The social index will be used for the development by Calvert of a new passive equity mutual fund that will track the index. The Calvert Social Index Fund is currently in registration awaiting approval from the SEC. Like Calvert's other funds, this new fund will be sold through the broker/dealer and financial intermediary distribution channels. Calvert manages eight other socially-responsible mutual funds with more than $2.2 billion under management.
On May 8, the Vanguard Group of Malvern, Pa. expected to introduce the Vanguard Calvert Social Index Fund, a no-load passive index fund that will track the Calvert social index, said John Demming, a spokesperson for Vanguard. Vanguard has an agreement to license the index from Calvert.
The Vanguard Calvert Social Index Fund is still in registration with the SEC. The fund will be sold directly to investors.
"The timing was consistent with our sense that there was a need for the construction of a social index," said Barbara Krumsiek, president and CEO of Calvert, last week. The creation of such a social index was something that Krumsiek said she knew the firm should undertake from the day she assumed her position three years ago at Calvert. She said that other social indices will probably be developed in the future.
Calvert's market-cap-weighted social index will initially include 467 companies that have passed seven social screens. These screens include assessing a company's environmental, labor relations, human rights and animal welfare practices and policies. In order to be included among the firms in the Calvert Social Index, companies will also have to pass an assessment of their practices with regard to the rights of "indigenous peoples" - the newest social screening criteria which Calvert adopted last year.

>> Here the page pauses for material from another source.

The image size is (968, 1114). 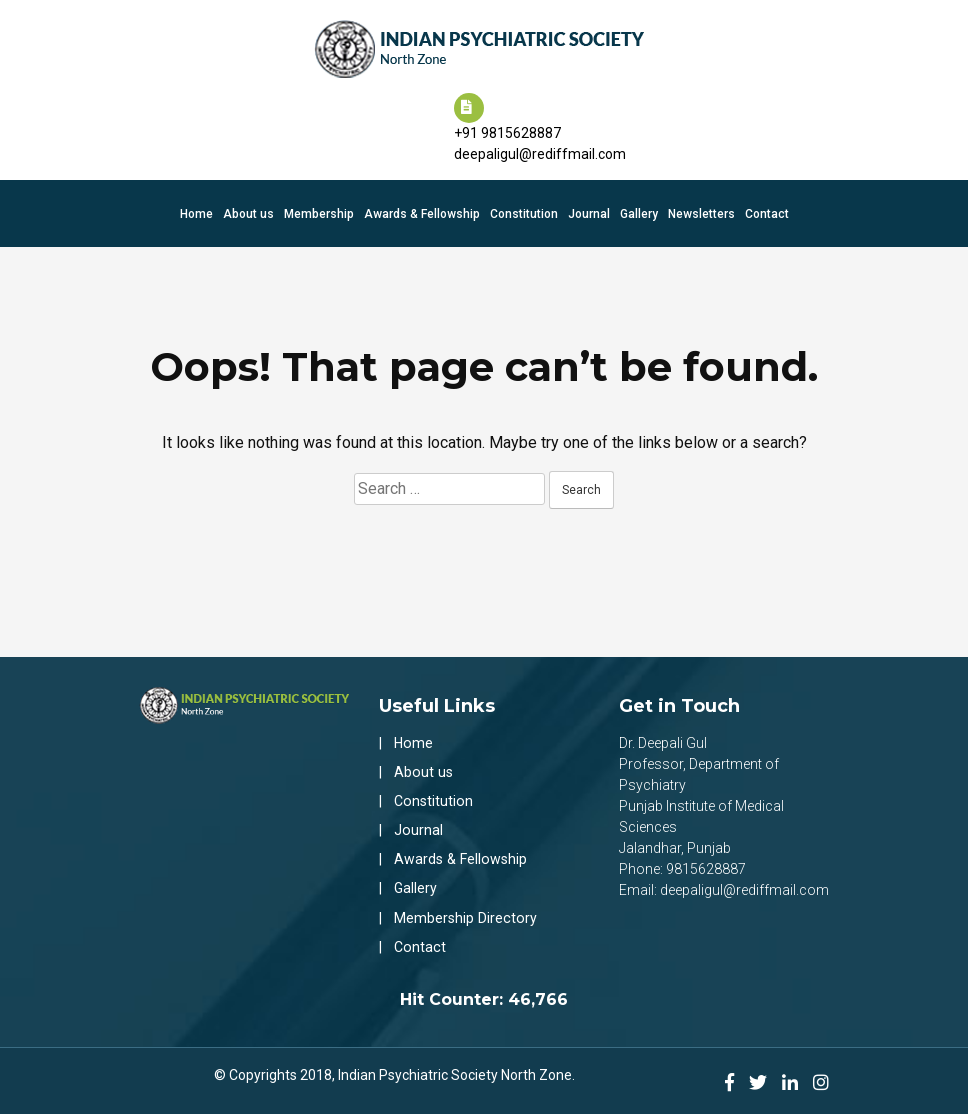 What do you see at coordinates (524, 209) in the screenshot?
I see `Constitution` at bounding box center [524, 209].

To develop an index of socially-enlightened companies, Calvert's executives first decided on a universe of 1,000 of the largest publicly-traded companies as of last May from which to choose companies, Krumsiek said.

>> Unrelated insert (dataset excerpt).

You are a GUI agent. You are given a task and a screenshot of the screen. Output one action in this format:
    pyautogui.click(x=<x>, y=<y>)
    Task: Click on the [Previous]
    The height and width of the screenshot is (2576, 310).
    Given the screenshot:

Then, each of these companies was put through Calvert's screening process.
"If they are not on the list, then they didn't pass muster," said Krumsiek.

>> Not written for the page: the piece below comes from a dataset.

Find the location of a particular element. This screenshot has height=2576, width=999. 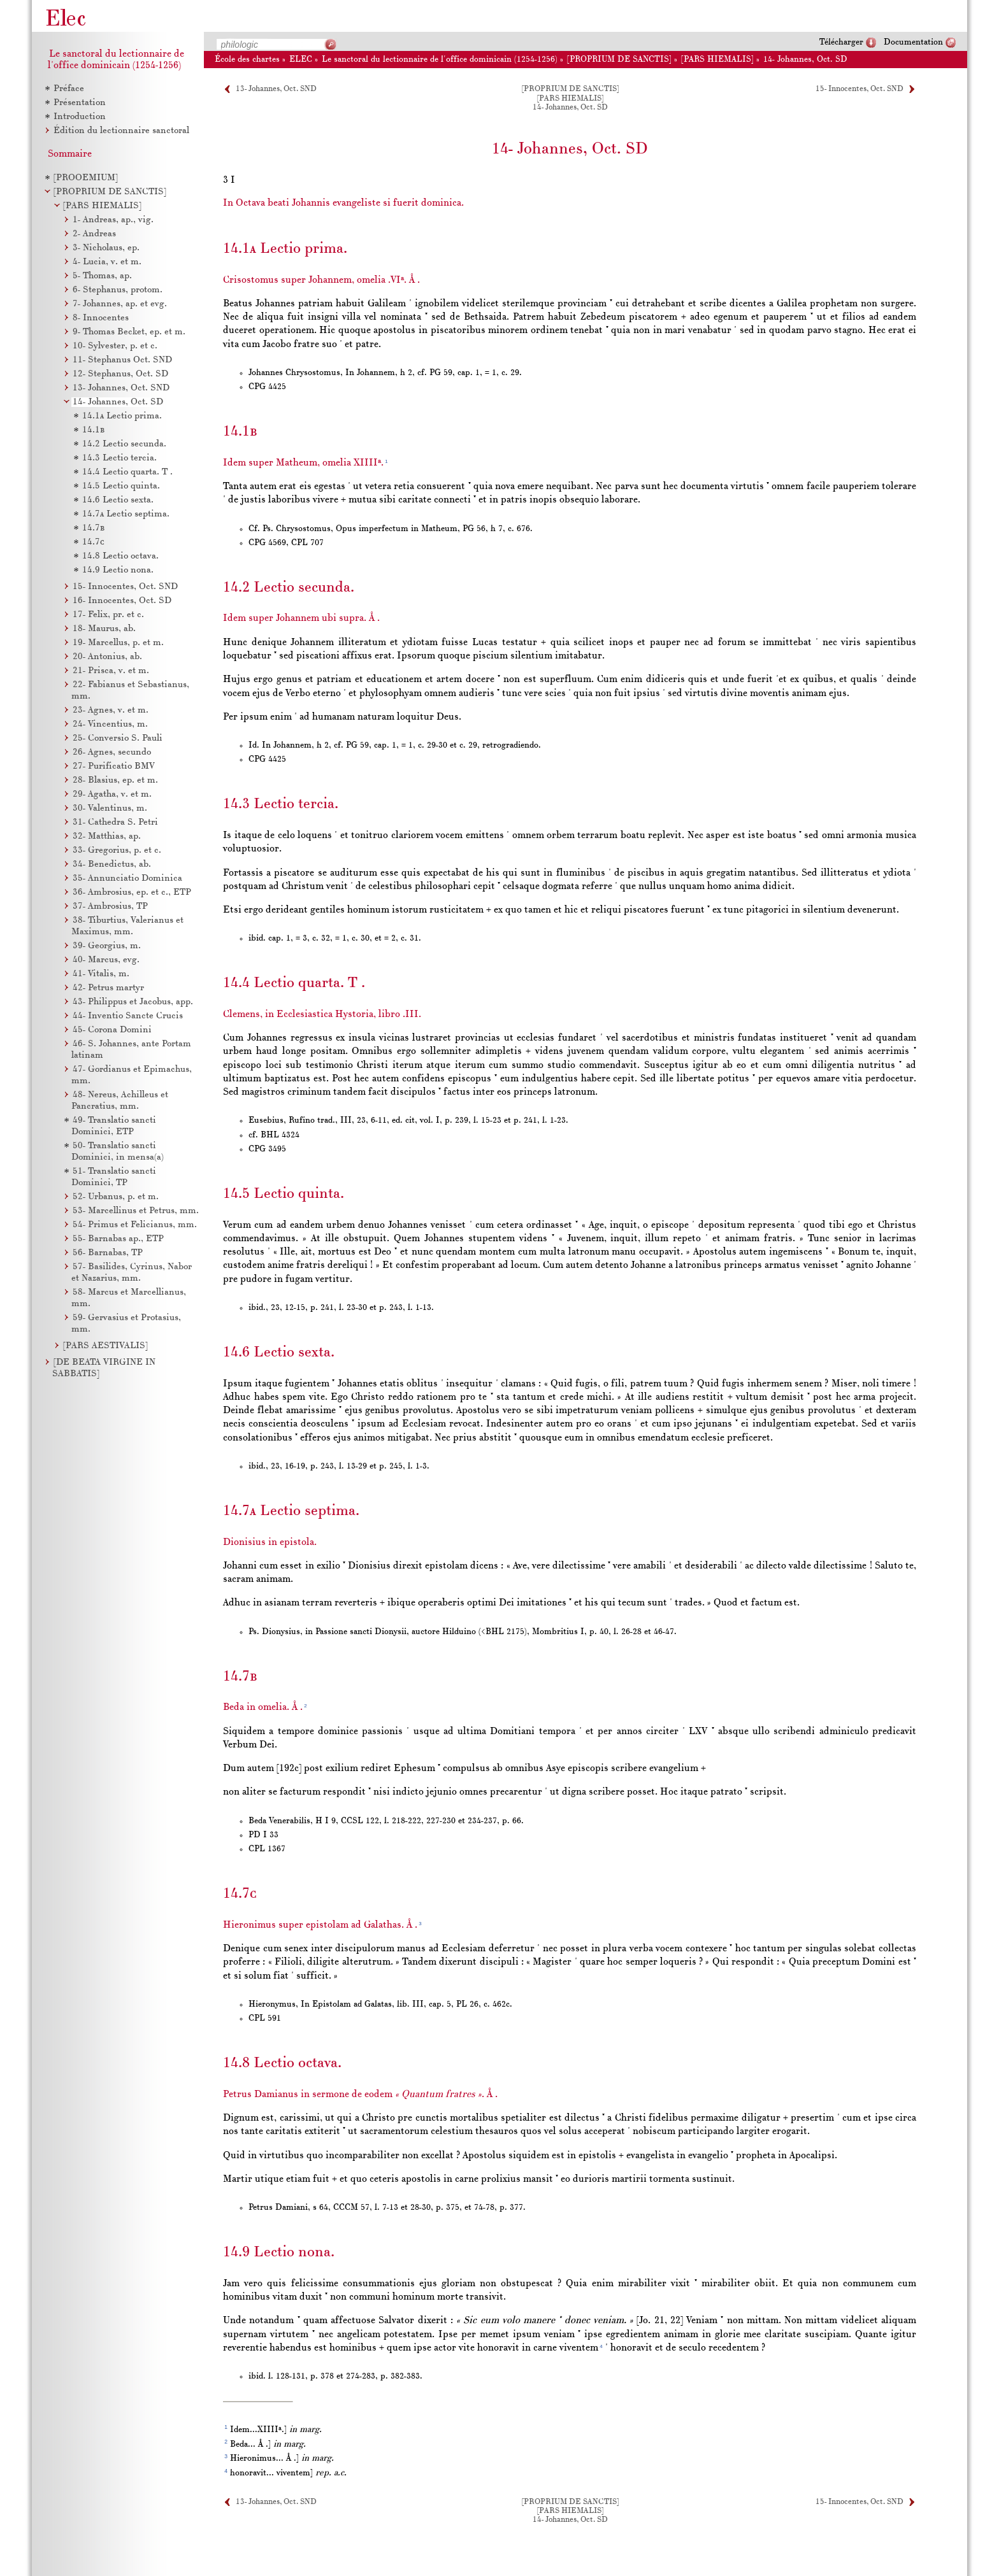

Agnes, v. et m. is located at coordinates (110, 710).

Calvert expected the universe would be whittled down to about 550 companies for inclusion in the index, according to Krumsiek. But significant merger and acquisition activity last year further reduced the number of companies in the index.
Calvert will use the same process each September, beginning with the 1,000 largest public companies at that time, to reconstitute its social index, Krumsiek said.
But it will make quarterly changes in the index if Calvert deems it necessary, said Krumsiek. Only social issues will be cause for changes. A change in a company's financial condition, such as its failure to meet its earning projections, for example, will have no bearing on whether a company is dropped from the index, she said.
There are already two socially-responsible indexes. The best known is the Domini 400 Social Index of 400 market-cap weighted companies assembled by Kinder, Lydenberg & Domini & Co. of Boston in 1990. Citizens Funds of Portsmouth, N.H. also developed a social index of 300 primarily large-cap socially-responsible companies in 1995. Both organizations created their own mutual funds to track their indices.
The Calvert index will have a more vigorous screening process than its peers, said Krumsiek. Also, the Calvert index does not include a fixed number of companies as do the Domini and Citizens indices.
Sector concentration was a concern for Calvert.
"Technology has emerged as a dominant sector in any market-cap weighted index," said Krumsiek. Tech stocks will constitute almost a third of the index initially, she said. To reduce the risk of sector concentration, Calvert built in automatic sector caps.
Calvert will limit any one sector to 40 percent, Krumsiek said. If any sector grows beyond that limit, Calvert will trim the index's position in each underlying company. Sector concentration will be reviewed yearly, Krumsiek said.
To provide shareholders with information about the companies in the index, Calvert will provide analyses of each company's proxy proposals on its website. The largest companies that make the index list will also be profiled at Calvert's site.
"Our intention is to provide enough information and data on indexed companies to have clout in the social arena," said Krumsiek.